=== Section Start ===
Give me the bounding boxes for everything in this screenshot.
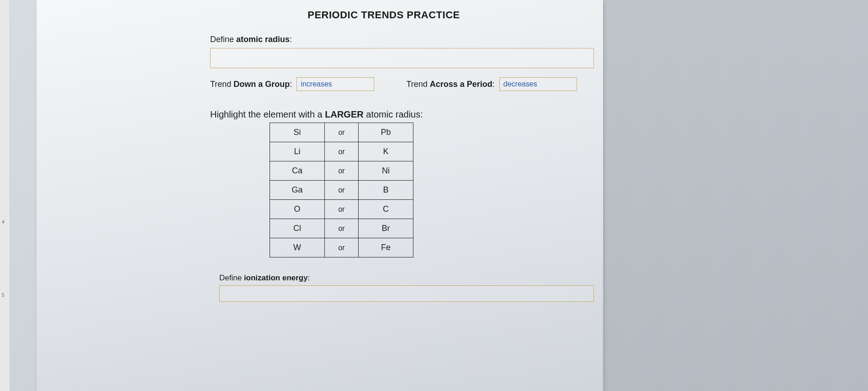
trend-down-group-input[interactable]: increases [296, 77, 374, 91]
page-title: PERIODIC TRENDS PRACTICE [55, 0, 585, 35]
element-cell-right[interactable]: B [359, 181, 413, 200]
or-cell: or [325, 219, 359, 238]
define-ionization-energy-input[interactable] [219, 285, 594, 302]
ruler-tick: 5 [2, 293, 5, 298]
trend-across-period-label: Trend Across a Period: [406, 80, 494, 89]
element-cell-right[interactable]: Fe [359, 238, 413, 257]
vertical-ruler: 4 5 [0, 0, 10, 391]
element-cell-left[interactable]: Cl [270, 219, 325, 238]
table-row: WorFe [270, 238, 413, 257]
element-cell-left[interactable]: Ca [270, 161, 325, 181]
or-cell: or [325, 200, 359, 219]
element-cell-right[interactable]: Pb [359, 123, 413, 142]
or-cell: or [325, 123, 359, 142]
table-row: GaorB [270, 181, 413, 200]
element-cell-left[interactable]: W [270, 238, 325, 257]
or-cell: or [325, 161, 359, 181]
define-ionization-energy-label: Define ionization energy: [55, 273, 585, 283]
element-cell-left[interactable]: Si [270, 123, 325, 142]
define-atomic-radius-label: Define atomic radius: [55, 35, 585, 44]
table-row: LiorK [270, 142, 413, 161]
or-cell: or [325, 238, 359, 257]
element-cell-right[interactable]: K [359, 142, 413, 161]
or-cell: or [325, 142, 359, 161]
element-cell-left[interactable]: Ga [270, 181, 325, 200]
document-page: PERIODIC TRENDS PRACTICE Define atomic r… [37, 0, 603, 391]
element-comparison-table: SiorPbLiorKCaorNiGaorBOorCClorBrWorFe [270, 123, 413, 257]
ruler-tick: 4 [2, 220, 5, 225]
table-row: SiorPb [270, 123, 413, 142]
element-cell-left[interactable]: Li [270, 142, 325, 161]
element-cell-right[interactable]: Br [359, 219, 413, 238]
table-row: OorC [270, 200, 413, 219]
table-row: ClorBr [270, 219, 413, 238]
define-atomic-radius-input[interactable] [210, 48, 594, 68]
element-cell-right[interactable]: C [359, 200, 413, 219]
element-cell-right[interactable]: Ni [359, 161, 413, 181]
table-row: CaorNi [270, 161, 413, 181]
trend-row: Trend Down a Group: increases Trend Acro… [55, 77, 585, 91]
or-cell: or [325, 181, 359, 200]
trend-down-group-label: Trend Down a Group: [210, 80, 292, 89]
trend-across-period-input[interactable]: decreases [499, 77, 577, 91]
background-shadow [603, 0, 868, 391]
highlight-prompt: Highlight the element with a LARGER atom… [55, 109, 585, 120]
element-cell-left[interactable]: O [270, 200, 325, 219]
=== Section End ===
→ Exercise instructions
The answer must be every line of the data that holds the word "ruler".

→ Worked solution
ruler-tick: 5 [2, 293, 5, 298]
vertical-ruler: 4 5 [0, 0, 10, 391]
ruler-tick: 4 [2, 220, 5, 225]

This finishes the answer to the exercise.